The lines to copy are those with "West" in them. Pull each one from the entries below.

-------- INPUT DATA

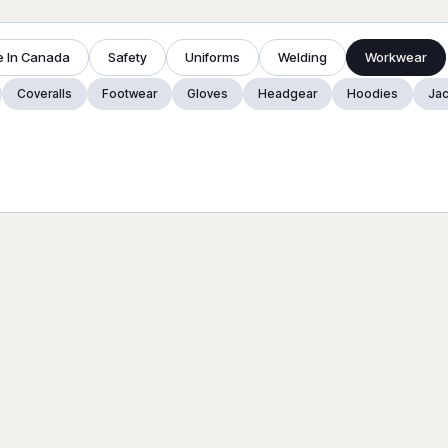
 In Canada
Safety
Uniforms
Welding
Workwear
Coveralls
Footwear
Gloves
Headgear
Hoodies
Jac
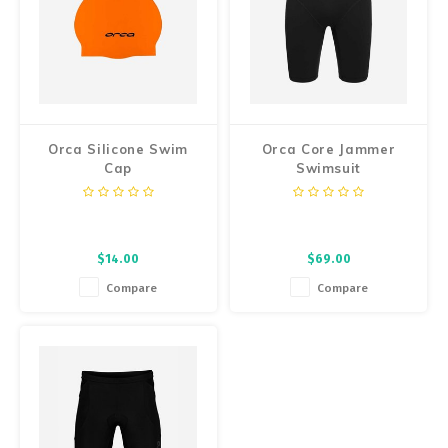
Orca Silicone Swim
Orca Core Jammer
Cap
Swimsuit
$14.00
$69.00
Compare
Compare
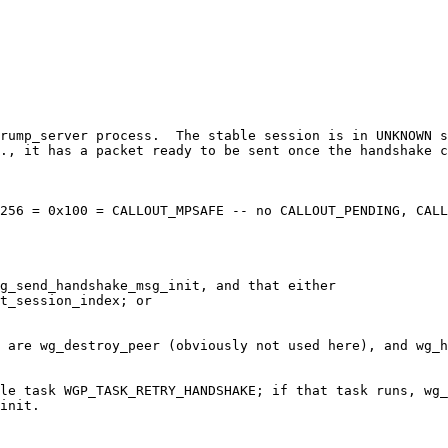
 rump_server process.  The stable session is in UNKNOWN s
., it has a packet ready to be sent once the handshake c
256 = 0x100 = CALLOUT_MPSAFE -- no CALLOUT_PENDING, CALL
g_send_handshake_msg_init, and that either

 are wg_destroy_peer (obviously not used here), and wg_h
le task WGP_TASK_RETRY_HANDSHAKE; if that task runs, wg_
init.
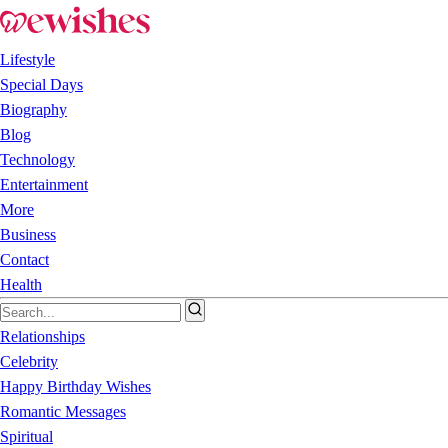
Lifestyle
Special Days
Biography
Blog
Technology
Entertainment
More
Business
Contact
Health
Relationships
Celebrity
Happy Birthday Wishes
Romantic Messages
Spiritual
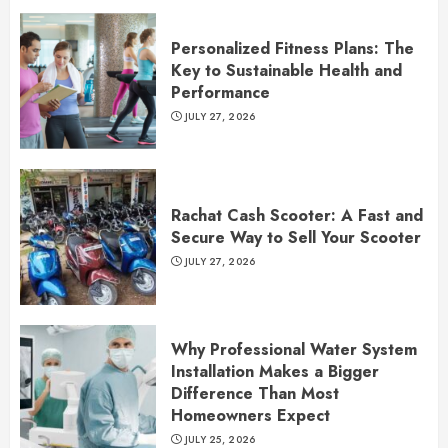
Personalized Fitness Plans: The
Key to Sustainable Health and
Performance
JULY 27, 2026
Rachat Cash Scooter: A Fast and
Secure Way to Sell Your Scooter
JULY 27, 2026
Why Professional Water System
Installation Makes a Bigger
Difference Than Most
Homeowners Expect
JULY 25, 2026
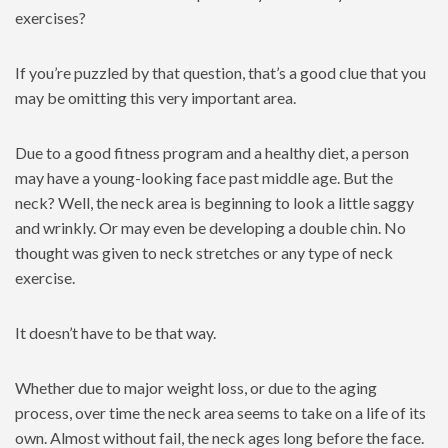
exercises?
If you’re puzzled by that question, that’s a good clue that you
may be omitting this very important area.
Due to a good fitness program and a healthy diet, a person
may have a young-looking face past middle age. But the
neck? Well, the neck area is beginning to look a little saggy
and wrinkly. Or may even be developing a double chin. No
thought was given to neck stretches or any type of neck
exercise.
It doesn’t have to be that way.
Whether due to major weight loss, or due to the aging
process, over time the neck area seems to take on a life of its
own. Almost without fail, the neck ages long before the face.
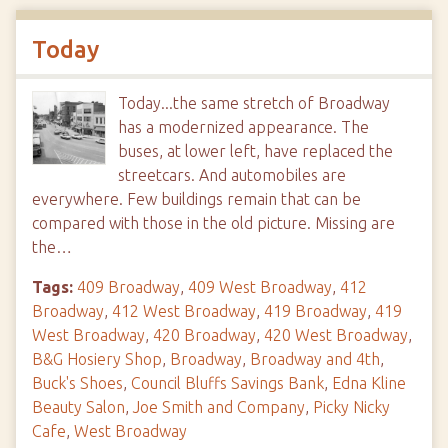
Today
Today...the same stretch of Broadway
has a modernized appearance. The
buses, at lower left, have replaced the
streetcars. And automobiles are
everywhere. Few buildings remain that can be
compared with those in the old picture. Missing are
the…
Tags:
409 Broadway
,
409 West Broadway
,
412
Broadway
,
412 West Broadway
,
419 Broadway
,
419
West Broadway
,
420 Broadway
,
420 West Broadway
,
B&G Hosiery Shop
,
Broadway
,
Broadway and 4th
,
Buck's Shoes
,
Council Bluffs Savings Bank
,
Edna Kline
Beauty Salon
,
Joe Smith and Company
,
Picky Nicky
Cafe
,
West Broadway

----------------

**EXPECTED ANSWER:**
409 West Broadway
412 West Broadway
West Broadway
420 West Broadway
West Broadway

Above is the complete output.